▶ **Dataset records**:
________________________

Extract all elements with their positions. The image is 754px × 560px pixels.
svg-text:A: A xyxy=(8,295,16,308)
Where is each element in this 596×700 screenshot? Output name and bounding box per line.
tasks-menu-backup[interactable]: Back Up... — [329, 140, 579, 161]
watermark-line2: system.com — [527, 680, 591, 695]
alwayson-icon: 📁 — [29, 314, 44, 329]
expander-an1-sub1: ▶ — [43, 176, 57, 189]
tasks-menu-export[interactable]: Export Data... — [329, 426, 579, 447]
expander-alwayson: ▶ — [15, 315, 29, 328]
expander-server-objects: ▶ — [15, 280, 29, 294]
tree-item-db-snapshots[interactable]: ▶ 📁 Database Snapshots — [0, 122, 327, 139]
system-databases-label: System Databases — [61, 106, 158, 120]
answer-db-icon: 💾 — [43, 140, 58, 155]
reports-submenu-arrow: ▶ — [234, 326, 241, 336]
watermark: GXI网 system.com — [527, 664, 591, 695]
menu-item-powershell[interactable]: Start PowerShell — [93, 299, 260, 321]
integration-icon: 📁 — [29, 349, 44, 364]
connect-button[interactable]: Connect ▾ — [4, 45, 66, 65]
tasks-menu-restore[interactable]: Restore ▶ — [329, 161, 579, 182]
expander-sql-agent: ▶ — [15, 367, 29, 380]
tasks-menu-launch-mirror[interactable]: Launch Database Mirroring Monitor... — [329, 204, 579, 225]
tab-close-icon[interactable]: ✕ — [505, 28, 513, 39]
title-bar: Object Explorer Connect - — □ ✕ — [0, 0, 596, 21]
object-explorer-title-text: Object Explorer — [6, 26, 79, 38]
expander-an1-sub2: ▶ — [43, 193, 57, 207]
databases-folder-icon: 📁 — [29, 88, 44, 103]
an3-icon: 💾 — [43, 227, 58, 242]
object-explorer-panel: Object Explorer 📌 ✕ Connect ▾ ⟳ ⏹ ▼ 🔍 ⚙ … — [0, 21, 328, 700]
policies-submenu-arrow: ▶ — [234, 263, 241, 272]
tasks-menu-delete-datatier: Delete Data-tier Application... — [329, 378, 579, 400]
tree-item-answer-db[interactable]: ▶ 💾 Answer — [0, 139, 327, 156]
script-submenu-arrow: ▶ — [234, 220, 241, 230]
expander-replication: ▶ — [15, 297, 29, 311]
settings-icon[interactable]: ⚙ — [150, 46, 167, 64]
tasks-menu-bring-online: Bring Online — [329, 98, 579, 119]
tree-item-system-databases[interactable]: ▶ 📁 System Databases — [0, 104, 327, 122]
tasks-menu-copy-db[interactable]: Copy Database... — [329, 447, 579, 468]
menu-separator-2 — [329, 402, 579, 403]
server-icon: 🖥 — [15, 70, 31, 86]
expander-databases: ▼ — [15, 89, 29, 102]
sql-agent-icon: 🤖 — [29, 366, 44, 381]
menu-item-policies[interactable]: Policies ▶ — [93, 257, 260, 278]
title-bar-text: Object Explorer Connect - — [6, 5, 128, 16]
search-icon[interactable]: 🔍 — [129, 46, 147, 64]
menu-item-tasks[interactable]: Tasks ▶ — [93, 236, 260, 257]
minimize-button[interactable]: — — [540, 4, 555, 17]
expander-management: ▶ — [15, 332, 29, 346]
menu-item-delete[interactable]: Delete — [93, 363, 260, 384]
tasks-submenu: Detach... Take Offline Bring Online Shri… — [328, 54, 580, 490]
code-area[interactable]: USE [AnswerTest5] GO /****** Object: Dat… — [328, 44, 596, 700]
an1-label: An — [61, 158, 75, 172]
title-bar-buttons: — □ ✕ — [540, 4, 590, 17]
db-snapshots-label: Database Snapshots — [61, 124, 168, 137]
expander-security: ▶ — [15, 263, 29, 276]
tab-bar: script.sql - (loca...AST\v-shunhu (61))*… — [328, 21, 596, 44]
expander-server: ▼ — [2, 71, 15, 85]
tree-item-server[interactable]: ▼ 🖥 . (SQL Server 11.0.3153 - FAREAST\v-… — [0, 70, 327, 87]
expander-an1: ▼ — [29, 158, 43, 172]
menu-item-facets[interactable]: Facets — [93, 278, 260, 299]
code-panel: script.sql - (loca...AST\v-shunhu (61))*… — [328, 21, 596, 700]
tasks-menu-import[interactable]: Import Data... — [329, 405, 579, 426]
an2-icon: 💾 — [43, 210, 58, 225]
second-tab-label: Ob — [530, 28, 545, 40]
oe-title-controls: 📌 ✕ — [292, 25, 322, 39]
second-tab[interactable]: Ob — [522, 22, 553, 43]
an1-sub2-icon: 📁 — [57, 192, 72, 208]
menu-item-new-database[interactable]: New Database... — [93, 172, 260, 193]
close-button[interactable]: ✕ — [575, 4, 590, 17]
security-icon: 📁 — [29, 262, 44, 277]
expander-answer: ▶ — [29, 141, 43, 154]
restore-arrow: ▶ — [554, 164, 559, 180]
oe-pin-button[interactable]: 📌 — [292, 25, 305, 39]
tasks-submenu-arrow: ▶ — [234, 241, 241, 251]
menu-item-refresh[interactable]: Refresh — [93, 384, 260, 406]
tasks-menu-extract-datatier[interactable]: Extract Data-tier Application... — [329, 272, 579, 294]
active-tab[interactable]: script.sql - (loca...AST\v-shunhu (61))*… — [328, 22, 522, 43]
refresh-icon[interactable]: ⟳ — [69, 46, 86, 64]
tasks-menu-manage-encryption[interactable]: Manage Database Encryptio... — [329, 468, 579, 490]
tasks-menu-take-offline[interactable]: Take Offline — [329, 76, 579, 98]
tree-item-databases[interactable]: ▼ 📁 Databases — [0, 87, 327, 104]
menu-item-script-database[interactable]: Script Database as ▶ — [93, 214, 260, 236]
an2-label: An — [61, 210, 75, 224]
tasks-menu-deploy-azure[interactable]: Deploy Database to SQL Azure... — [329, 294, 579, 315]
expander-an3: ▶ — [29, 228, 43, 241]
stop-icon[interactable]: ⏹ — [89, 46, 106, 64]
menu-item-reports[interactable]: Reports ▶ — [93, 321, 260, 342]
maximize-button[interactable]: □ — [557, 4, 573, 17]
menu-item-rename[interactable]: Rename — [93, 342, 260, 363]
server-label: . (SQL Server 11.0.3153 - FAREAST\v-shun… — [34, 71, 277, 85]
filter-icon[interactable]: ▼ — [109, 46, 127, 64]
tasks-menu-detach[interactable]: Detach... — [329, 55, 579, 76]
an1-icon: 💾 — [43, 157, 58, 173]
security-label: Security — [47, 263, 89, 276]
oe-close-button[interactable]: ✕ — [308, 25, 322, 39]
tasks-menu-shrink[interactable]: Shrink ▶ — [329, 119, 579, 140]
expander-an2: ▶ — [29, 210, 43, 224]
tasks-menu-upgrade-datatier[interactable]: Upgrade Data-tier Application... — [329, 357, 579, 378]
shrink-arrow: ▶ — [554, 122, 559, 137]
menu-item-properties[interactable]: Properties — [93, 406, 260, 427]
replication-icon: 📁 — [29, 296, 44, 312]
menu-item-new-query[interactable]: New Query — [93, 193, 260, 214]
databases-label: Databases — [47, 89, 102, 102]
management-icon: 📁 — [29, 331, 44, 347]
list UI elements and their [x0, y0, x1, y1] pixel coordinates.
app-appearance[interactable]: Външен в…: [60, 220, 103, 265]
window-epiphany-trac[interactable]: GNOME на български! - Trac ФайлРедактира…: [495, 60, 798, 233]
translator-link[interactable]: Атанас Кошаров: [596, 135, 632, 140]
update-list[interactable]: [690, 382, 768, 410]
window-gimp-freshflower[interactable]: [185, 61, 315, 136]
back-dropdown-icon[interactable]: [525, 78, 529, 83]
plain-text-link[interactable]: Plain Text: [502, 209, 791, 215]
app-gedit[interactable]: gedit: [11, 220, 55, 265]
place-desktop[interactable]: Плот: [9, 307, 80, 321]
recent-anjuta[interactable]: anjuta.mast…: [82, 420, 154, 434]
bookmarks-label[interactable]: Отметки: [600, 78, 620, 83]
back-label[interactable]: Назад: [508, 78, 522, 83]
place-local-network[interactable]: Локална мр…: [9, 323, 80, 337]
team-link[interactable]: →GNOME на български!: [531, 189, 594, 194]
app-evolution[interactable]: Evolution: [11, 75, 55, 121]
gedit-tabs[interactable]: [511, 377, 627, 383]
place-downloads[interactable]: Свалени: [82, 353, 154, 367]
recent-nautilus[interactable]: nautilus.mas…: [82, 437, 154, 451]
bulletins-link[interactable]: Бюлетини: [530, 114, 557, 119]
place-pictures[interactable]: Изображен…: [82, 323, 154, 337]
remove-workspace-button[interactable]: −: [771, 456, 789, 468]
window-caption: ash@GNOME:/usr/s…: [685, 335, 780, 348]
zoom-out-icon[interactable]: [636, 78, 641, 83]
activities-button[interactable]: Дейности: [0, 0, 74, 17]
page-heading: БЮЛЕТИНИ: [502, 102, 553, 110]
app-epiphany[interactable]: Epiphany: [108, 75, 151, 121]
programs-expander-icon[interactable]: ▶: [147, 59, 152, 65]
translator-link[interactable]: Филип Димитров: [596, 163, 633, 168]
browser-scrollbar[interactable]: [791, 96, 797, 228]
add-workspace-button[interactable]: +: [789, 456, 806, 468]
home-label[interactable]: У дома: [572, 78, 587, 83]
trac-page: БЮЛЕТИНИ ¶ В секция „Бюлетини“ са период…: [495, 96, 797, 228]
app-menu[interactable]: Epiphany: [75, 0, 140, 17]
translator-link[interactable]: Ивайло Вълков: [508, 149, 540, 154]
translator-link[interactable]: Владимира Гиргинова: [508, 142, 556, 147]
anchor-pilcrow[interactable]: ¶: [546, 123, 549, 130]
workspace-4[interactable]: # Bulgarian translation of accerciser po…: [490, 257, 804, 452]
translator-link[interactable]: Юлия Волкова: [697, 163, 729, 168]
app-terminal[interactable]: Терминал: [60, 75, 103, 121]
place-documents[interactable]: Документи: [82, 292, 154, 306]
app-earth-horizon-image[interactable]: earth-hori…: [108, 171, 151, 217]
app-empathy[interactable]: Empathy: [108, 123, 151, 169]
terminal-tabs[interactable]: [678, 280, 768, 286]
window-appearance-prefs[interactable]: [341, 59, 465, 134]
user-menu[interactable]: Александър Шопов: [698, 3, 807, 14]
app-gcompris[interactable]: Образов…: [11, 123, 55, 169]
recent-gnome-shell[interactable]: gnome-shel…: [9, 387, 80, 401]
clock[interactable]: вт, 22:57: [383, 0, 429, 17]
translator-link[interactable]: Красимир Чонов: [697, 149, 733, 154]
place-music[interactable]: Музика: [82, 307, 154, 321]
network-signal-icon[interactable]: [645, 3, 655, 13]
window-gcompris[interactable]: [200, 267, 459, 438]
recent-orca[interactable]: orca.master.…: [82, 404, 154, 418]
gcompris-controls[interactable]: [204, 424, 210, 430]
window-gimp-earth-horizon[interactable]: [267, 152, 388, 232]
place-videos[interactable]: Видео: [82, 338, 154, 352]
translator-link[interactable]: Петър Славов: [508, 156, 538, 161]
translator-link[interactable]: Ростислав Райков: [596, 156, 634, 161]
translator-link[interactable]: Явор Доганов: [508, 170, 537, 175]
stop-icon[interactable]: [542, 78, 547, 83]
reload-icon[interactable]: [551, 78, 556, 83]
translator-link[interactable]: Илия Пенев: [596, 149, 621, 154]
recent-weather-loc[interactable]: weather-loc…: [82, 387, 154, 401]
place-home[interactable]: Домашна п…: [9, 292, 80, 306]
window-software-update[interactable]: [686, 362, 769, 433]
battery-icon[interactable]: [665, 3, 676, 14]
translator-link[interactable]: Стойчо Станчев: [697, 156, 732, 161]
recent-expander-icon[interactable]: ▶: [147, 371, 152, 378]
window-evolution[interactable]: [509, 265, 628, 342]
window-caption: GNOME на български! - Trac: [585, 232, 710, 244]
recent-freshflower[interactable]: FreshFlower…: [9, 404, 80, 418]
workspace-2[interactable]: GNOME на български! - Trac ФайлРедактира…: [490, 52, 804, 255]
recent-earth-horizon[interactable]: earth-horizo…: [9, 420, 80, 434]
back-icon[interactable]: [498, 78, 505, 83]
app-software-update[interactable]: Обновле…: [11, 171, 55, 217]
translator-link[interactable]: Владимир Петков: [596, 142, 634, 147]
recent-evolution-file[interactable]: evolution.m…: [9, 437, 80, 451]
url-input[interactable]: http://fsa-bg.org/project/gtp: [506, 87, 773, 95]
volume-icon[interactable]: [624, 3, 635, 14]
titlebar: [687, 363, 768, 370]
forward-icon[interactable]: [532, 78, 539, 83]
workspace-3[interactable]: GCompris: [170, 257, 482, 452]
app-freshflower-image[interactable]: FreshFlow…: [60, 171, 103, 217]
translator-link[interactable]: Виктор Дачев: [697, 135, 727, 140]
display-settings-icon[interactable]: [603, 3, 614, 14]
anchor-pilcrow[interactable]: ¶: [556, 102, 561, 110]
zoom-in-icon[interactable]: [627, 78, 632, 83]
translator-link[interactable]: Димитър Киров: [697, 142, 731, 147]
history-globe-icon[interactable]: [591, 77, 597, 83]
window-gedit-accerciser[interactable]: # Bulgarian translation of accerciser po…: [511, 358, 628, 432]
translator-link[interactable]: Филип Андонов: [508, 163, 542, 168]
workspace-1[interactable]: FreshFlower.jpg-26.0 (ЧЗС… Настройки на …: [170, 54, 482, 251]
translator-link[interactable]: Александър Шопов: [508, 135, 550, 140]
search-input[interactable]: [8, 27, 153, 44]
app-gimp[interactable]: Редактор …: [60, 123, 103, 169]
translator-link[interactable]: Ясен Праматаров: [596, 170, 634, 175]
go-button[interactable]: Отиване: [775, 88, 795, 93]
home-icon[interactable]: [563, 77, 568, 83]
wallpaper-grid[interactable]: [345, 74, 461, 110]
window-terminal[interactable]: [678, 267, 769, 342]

________________________

▶ **What the task requires**: What is the number of lines in the data that contain "close"? Write that number and nothing else.

▶ **Result below**: 3